Responsabilità medica: la Cassazione torna sull’onere probatorio della struttura sanitaria
In particolare, conformandosi a un orientamento ormai consolidato e cristallizzato dalla recente legge Gelli (che ha fugato ogni ipotetico dubbio sulla natura contrattuale della responsabilità della struttura sanitaria), i giudici della terza sezione hanno confermato che il paziente danneggiato, attore, che chiede alla struttura il risarcimento del danno da responsabilità medica è tenuto a dimostrare esclusivamente l’esistenza del contratto e l’insorgenza o l’aggravamento della patologia e ad allegare l’inadempimento del debitore astrattamente idoneo a cagionare il danno che si lamenta.
La vicenda
Nel caso di specie, la Corte d’appello di Reggio Calabria, riformando la decisione del giudice di prime cure, aveva accertato la responsabilità per inadempimento contrattuale di un’azienda ospedaliera, in conseguenza dell’asportazione totale di un rene cui era stata sottoposta una paziente dopo che le era stato diagnosticato da un sanitario una neoplasia, senza che però, prima dell’intervento, l’indagine diagnostica fosse stata approfondita con l’esecuzione di un esame bioptico estemporaneo.
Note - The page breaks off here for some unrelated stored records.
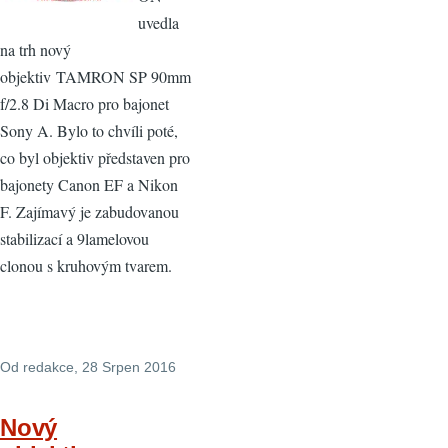
uvedla
na trh nový
objektiv TAMRON SP 90mm
f/2.8 Di Macro pro bajonet
Sony A. Bylo to chvíli poté,
co byl objektiv představen pro
bajonety Canon EF a Nikon
F. Zajímavý je zabudovanou
stabilizací a 9lamelovou
clonou s kruhovým tvarem.
Od
redakce
, 28 Srpen 2016
Nový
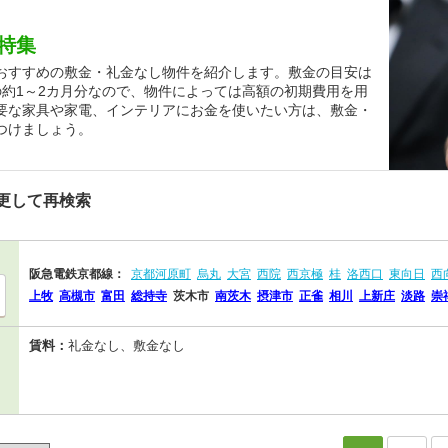
特集
おすすめの敷金・礼金なし物件を紹介します。敷金の目安は
の約1～2カ月分なので、物件によっては高額の初期費用を用
要な家具や家電、インテリアにお金を使いたい方は、敷金・
つけましょう。
更して再検索
阪急電鉄京都線：
京都河原町
烏丸
大宮
西院
西京極
桂
洛西口
東向日
西
上牧
高槻市
富田
総持寺
茨木市
南茨木
摂津市
正雀
相川
上新庄
淡路
崇
賃料：
礼金なし、敷金なし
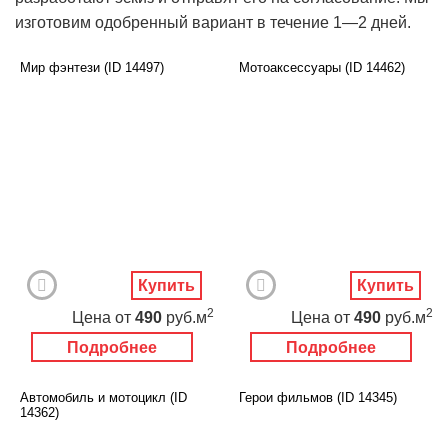
Дорога
Панорамы
изготовим одобренный вариант в течение 1―2 дней.
Ангелы
Нежность
Новый год
Мир фэнтези (ID 14497)
Мотоаксессуары (ID 14462)
Купить
Купить
2
2
Цена
от
490
руб.м
Цена
от
490
руб.м
Подробнее
Подробнее
Автомобиль и мотоцикл (ID
Герои фильмов (ID 14345)
14362)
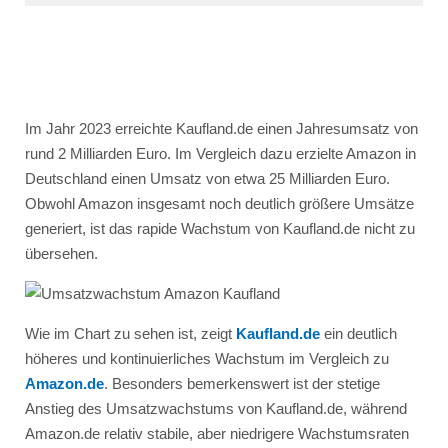
Im Jahr 2023 erreichte Kaufland.de einen Jahresumsatz von
rund 2 Milliarden Euro. Im Vergleich dazu erzielte Amazon in
Deutschland einen Umsatz von etwa 25 Milliarden Euro.
Obwohl Amazon insgesamt noch deutlich größere Umsätze
generiert, ist das rapide Wachstum von Kaufland.de nicht zu
übersehen.
Wie im Chart zu sehen ist, zeigt
Kaufland.de
ein deutlich
höheres und kontinuierliches Wachstum im Vergleich zu
Amazon.de
. Besonders bemerkenswert ist der stetige
Anstieg des Umsatzwachstums von Kaufland.de, während
Amazon.de relativ stabile, aber niedrigere Wachstumsraten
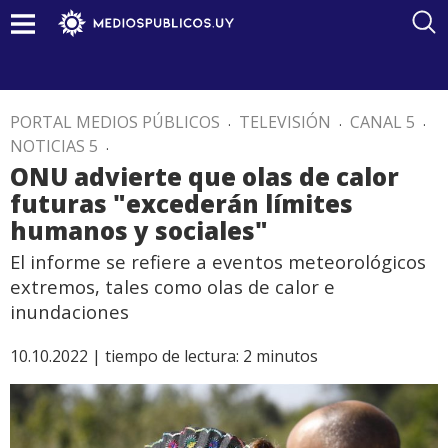
PORTAL MEDIOS PÚBLICOS
.
TELEVISIÓN
.
CANAL 5
.
NOTICIAS 5
.
ONU advierte que olas de calor
futuras "excederán límites
humanos y sociales"
El informe se refiere a eventos meteorológicos
extremos, tales como olas de calor e
inundaciones
10.10.2022 |
tiempo de lectura:
2
minutos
L’azienda ospedaliera si era quindi rivolta alla Cassazione, lamentando che le risultanze della c.t.u. utilizzata ai fini della decisione non permettevano di accertare l’incidenza eziologica della omessa diagnosi sull’asportazione totale del rene.
Il criterio della prevedibilità oggettiva
L’accertamento della relazione eziologica in caso di mancata attuazione di una condotta dovuta, infatti, va svolto utilizzando un criterio di prevedibilità oggettiva e quindi verificando se il comportamento omesso era o meno idoneo a impedire l’evento dannoso.
Tale criterio è quello cui, correttamente, si è conformata la Corte d’appello nel caso di specie, accertando che l’esame bioptico omesso era in realtà necessario per confermare o escludere la neoplasia ed evidenziare eventuali diverse patologie. Si trattava, insomma, di una condotta eziologicamente rilevante rispetto alla scelta terapeutica.
Ciò posto e considerato, alla luce di quanto detto in tema di onere probatorio, che la struttura non aveva dimostrato che l’esecuzione della biopsia avrebbe in ogni caso dato un risultato negativo per diagnosi di infezione o un dato non oggettivamente interpretabile come di pielofrenite xantogranulomartosa, la responsabilità dell’azienda ospedaliera deve quindi essere confermata.